**WORK REQUIRED:** Copy out all lines in the material below that contain the string "relationships".

**EXERCISE MATERIAL:**
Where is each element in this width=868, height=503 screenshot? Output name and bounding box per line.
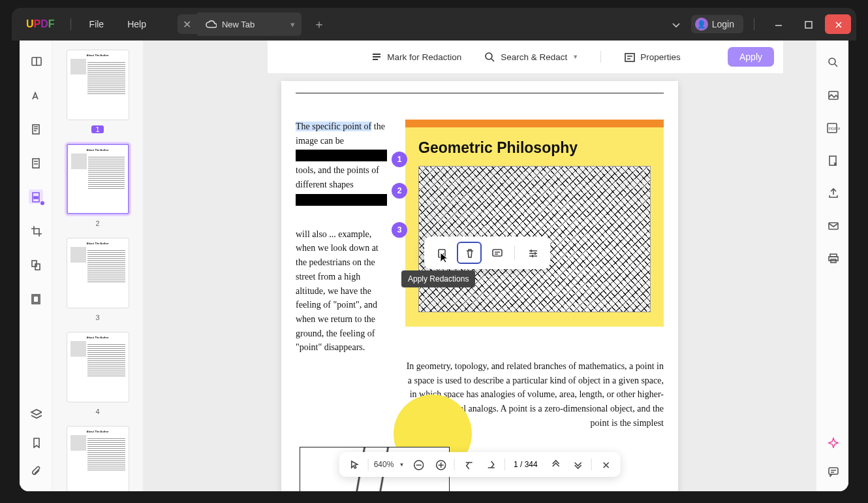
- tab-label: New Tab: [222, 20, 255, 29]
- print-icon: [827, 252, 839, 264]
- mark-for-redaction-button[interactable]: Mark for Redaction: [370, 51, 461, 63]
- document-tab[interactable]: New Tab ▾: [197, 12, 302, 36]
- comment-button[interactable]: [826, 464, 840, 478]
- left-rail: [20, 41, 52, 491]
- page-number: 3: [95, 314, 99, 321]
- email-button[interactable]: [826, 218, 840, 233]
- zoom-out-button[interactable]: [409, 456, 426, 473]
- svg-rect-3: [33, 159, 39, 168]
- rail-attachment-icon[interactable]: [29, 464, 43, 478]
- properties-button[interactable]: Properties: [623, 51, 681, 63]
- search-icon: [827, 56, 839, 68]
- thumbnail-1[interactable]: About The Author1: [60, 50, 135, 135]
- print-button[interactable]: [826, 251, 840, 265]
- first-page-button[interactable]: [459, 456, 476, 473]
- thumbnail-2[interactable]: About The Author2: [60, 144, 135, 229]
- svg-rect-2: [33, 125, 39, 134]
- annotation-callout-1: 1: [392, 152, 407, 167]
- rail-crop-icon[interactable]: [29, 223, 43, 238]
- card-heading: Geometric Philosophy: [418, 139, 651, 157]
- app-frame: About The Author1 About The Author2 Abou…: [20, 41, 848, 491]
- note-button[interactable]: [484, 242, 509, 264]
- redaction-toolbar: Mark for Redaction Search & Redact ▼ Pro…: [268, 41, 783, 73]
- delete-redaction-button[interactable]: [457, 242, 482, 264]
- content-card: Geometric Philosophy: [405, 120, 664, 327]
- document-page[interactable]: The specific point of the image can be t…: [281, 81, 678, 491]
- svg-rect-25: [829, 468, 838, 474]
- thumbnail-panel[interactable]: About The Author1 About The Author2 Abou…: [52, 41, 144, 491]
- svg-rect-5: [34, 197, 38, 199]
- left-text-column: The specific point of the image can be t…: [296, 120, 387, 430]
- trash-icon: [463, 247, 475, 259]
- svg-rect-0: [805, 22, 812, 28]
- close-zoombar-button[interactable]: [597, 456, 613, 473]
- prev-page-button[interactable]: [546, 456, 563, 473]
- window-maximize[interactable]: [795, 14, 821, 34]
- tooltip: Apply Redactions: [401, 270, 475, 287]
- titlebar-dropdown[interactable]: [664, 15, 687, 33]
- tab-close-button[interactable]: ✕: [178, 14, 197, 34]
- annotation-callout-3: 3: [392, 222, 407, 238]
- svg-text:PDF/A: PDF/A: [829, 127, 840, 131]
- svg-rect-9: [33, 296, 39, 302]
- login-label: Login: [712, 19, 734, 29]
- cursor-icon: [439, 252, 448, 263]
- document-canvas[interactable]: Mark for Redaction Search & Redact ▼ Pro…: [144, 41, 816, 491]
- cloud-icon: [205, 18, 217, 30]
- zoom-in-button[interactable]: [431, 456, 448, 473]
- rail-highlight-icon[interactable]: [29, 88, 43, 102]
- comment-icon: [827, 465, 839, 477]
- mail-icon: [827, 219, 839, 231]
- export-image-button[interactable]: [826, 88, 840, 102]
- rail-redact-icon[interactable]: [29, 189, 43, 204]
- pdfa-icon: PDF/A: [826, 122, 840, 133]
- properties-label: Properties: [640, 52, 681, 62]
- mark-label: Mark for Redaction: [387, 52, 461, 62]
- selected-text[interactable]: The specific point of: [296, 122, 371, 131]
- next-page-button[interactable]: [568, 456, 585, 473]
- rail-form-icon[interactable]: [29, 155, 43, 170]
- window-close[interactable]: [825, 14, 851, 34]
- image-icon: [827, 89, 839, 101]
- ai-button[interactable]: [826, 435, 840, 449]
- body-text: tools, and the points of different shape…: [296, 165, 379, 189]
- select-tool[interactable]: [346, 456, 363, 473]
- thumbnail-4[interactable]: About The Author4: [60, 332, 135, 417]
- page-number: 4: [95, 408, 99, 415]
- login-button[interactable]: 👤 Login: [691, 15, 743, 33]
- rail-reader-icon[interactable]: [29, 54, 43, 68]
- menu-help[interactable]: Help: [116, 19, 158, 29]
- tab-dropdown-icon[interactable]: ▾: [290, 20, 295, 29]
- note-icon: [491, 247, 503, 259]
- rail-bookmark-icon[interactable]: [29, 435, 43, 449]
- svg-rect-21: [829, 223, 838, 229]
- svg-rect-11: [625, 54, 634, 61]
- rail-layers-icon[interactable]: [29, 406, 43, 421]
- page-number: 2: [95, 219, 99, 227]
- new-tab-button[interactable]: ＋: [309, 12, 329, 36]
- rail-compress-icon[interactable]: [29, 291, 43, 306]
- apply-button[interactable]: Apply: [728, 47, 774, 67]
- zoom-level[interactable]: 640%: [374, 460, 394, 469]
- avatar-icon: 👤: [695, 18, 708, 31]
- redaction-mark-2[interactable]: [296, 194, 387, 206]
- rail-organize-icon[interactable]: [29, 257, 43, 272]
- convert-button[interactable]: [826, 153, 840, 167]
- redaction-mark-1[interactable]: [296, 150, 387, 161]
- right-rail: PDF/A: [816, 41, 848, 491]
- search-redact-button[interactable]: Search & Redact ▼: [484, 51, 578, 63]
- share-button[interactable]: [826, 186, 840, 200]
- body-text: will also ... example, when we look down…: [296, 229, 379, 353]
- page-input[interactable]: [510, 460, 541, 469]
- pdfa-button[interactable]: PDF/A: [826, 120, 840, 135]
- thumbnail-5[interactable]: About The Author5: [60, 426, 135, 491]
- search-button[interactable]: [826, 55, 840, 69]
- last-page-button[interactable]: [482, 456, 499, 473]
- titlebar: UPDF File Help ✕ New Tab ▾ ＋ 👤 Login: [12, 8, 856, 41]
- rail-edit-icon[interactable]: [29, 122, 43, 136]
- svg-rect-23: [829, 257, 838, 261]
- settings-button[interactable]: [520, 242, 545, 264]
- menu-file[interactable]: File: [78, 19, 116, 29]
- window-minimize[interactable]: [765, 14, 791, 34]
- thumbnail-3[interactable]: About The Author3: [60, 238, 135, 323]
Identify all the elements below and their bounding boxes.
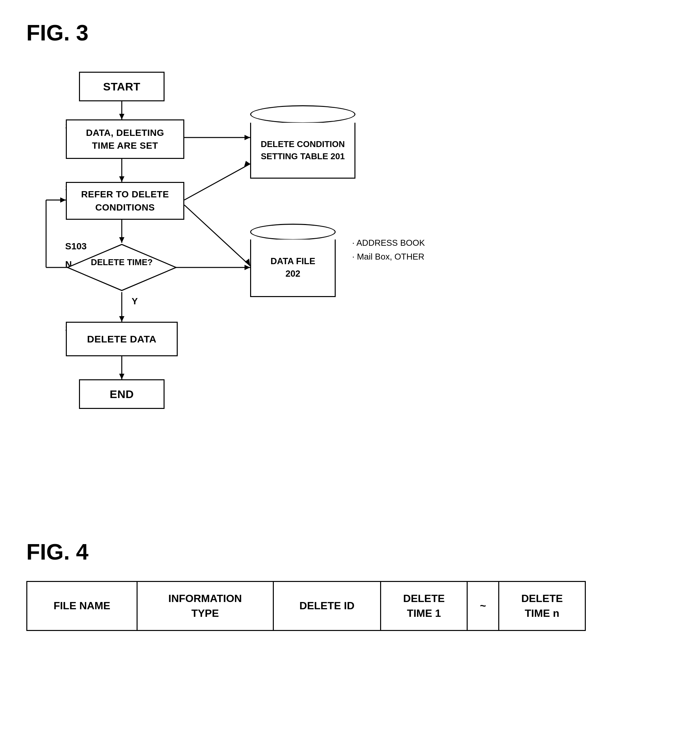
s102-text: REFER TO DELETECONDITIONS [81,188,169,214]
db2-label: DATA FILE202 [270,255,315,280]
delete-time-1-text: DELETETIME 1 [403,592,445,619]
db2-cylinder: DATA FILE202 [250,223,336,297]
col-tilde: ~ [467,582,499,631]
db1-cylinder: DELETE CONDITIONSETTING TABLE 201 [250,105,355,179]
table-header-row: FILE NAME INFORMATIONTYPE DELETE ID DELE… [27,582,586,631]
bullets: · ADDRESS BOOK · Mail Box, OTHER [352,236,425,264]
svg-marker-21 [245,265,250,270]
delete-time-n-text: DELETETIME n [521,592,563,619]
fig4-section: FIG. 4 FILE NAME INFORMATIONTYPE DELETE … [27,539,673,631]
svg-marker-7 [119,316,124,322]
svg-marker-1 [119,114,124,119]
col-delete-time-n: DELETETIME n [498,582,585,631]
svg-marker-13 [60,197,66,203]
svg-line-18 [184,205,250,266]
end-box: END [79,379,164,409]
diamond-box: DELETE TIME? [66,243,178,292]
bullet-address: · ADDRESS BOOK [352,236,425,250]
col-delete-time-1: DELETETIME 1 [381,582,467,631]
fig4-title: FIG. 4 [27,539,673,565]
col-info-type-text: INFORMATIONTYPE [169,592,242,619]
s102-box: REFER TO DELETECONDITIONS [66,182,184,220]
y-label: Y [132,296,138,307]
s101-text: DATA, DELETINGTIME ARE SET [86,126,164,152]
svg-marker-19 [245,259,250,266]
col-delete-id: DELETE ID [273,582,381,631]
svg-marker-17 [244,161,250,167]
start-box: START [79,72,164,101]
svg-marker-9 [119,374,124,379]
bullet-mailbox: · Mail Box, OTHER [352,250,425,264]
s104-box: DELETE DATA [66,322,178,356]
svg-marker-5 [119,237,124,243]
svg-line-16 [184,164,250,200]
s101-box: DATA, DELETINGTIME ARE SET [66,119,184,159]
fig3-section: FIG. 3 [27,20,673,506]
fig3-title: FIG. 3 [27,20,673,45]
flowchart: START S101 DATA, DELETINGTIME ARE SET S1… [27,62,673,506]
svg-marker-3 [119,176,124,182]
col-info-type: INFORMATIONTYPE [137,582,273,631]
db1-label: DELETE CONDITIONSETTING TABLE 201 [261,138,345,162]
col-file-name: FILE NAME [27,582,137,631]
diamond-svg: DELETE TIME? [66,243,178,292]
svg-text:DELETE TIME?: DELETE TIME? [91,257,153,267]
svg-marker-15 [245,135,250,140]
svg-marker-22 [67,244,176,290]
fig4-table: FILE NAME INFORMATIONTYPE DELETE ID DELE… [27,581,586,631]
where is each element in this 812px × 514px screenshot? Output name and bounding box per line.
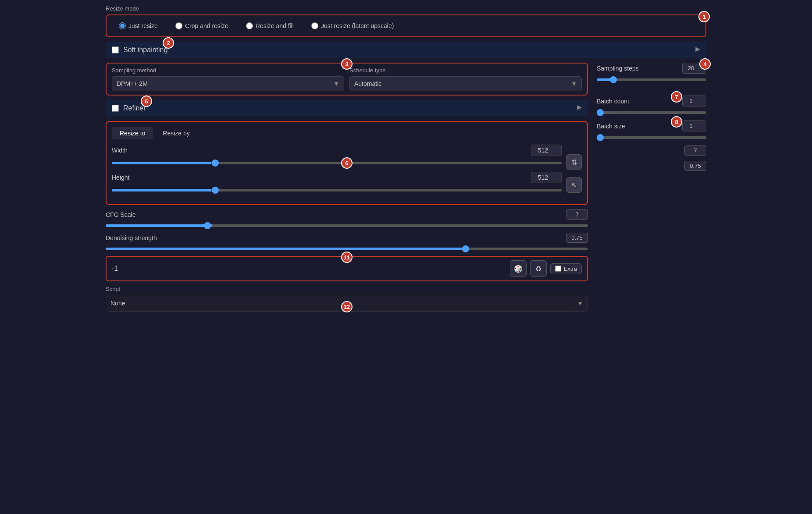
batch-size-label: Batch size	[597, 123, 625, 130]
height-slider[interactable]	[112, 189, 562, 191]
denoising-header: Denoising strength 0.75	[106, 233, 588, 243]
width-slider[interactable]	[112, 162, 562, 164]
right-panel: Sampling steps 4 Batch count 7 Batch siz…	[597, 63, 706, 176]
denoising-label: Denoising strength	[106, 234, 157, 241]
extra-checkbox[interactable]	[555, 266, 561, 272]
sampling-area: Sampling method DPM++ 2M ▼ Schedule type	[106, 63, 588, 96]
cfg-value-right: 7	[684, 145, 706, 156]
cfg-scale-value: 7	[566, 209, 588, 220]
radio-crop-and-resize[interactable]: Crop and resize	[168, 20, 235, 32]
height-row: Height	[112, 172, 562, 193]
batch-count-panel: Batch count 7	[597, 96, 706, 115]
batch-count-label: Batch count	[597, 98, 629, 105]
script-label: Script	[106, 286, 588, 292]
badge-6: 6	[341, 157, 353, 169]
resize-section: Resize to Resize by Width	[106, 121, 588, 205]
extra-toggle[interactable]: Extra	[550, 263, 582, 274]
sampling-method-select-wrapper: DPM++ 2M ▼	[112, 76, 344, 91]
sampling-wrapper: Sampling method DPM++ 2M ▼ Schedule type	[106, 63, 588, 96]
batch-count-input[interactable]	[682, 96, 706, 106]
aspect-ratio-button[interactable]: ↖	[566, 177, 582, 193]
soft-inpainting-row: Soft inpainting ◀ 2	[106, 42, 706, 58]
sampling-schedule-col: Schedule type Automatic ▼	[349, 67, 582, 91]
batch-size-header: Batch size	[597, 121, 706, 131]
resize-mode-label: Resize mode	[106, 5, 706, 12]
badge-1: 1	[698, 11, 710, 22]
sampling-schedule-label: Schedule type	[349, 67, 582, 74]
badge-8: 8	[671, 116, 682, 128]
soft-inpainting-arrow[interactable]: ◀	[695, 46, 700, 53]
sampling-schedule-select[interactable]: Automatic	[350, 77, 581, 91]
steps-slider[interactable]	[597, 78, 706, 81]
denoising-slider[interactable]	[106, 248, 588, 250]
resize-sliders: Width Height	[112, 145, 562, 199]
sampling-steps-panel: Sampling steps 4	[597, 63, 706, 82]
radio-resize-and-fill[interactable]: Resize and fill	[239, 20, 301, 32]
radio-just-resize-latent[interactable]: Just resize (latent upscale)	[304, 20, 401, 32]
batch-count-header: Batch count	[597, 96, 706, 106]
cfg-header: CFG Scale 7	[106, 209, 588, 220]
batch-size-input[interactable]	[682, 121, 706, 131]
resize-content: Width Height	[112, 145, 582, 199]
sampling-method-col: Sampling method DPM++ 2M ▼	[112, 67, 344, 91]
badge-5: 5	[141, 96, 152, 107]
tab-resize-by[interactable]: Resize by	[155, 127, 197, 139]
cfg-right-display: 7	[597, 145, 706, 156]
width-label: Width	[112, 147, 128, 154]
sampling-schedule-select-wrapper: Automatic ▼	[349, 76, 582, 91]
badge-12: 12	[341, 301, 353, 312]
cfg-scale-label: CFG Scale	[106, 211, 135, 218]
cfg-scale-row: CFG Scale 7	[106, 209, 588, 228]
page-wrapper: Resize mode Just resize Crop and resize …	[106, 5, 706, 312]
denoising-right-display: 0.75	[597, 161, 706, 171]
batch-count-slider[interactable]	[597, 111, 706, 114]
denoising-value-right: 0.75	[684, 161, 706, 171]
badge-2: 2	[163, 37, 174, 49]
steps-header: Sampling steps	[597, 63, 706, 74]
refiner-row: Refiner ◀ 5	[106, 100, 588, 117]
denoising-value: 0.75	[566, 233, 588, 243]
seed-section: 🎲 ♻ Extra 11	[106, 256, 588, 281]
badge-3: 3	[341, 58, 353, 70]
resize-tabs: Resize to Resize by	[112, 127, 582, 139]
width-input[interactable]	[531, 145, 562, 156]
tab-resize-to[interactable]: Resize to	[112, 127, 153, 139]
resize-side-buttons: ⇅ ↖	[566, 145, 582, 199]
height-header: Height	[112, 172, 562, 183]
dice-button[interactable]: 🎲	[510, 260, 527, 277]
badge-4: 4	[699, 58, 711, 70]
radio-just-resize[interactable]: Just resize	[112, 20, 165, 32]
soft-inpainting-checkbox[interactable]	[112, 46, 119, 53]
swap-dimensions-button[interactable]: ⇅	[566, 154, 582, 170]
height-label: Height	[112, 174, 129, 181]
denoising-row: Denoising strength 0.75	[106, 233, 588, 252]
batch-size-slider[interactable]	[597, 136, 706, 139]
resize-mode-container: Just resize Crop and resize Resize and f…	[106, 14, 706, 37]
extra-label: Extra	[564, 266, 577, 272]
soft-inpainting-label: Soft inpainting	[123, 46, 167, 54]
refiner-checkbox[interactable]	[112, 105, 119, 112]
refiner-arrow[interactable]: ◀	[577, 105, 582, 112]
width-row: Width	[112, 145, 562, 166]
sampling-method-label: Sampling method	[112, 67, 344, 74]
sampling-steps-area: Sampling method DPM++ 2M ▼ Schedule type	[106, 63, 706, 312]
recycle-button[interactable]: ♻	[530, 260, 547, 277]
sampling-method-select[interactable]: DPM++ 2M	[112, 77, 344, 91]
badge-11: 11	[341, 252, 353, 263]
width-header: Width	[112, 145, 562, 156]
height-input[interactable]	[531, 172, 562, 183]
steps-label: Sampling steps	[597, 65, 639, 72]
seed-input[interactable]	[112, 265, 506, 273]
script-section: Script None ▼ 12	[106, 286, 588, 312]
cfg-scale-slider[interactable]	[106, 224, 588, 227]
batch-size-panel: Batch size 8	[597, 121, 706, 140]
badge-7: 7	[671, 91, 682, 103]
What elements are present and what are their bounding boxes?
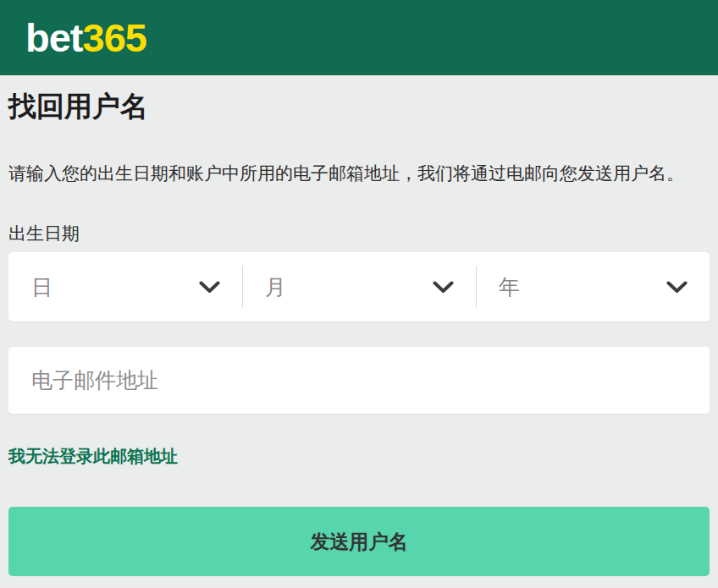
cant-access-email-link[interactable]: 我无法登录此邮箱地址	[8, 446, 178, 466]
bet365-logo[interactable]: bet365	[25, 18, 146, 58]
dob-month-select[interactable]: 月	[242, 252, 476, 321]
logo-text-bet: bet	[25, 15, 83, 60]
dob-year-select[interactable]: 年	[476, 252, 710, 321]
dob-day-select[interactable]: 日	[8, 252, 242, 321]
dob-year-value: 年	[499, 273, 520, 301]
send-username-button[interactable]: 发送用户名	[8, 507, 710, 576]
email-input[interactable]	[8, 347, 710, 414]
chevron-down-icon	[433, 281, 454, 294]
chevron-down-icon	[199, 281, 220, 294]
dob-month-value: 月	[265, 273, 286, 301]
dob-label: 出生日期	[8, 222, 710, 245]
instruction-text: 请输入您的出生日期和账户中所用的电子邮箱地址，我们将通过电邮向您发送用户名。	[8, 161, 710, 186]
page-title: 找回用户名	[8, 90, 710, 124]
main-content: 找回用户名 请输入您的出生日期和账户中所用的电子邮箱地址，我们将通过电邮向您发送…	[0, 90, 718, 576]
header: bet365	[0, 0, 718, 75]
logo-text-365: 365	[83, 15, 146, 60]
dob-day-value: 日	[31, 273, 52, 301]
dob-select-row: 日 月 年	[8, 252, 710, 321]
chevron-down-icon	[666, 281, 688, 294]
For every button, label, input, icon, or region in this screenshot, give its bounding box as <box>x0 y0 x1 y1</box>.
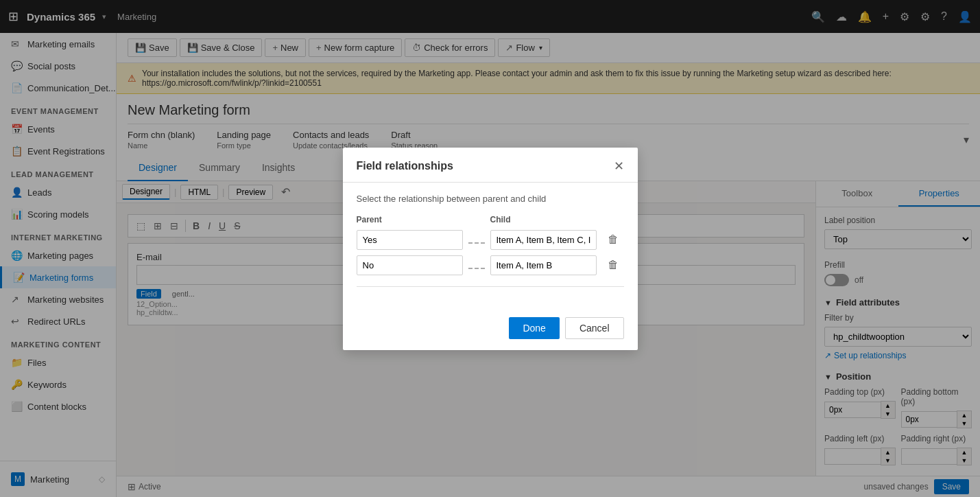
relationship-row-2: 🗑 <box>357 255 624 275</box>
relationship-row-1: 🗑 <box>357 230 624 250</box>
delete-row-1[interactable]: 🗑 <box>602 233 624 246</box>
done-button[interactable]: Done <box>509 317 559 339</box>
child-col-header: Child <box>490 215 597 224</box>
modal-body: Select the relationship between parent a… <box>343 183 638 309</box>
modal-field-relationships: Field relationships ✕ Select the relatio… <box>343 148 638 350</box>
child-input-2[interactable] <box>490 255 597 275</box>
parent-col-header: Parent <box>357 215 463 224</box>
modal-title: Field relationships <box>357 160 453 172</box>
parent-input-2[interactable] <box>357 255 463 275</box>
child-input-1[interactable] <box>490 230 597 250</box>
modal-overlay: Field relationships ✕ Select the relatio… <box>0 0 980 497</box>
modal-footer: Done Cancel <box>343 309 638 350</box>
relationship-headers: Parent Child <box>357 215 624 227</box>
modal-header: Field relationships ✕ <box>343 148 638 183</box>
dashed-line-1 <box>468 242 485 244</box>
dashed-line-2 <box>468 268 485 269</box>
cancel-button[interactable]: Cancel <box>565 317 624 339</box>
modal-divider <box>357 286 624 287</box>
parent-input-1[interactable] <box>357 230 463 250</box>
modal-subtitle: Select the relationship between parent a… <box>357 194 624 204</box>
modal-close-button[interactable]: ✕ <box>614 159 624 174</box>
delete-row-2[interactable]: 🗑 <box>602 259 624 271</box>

**ANSWER:**
modal-field-relationships: Field relationships ✕ Select the relatio… <box>343 148 638 350</box>
modal-title: Field relationships <box>357 160 453 172</box>
modal-overlay: Field relationships ✕ Select the relatio… <box>0 0 980 497</box>
modal-header: Field relationships ✕ <box>343 148 638 183</box>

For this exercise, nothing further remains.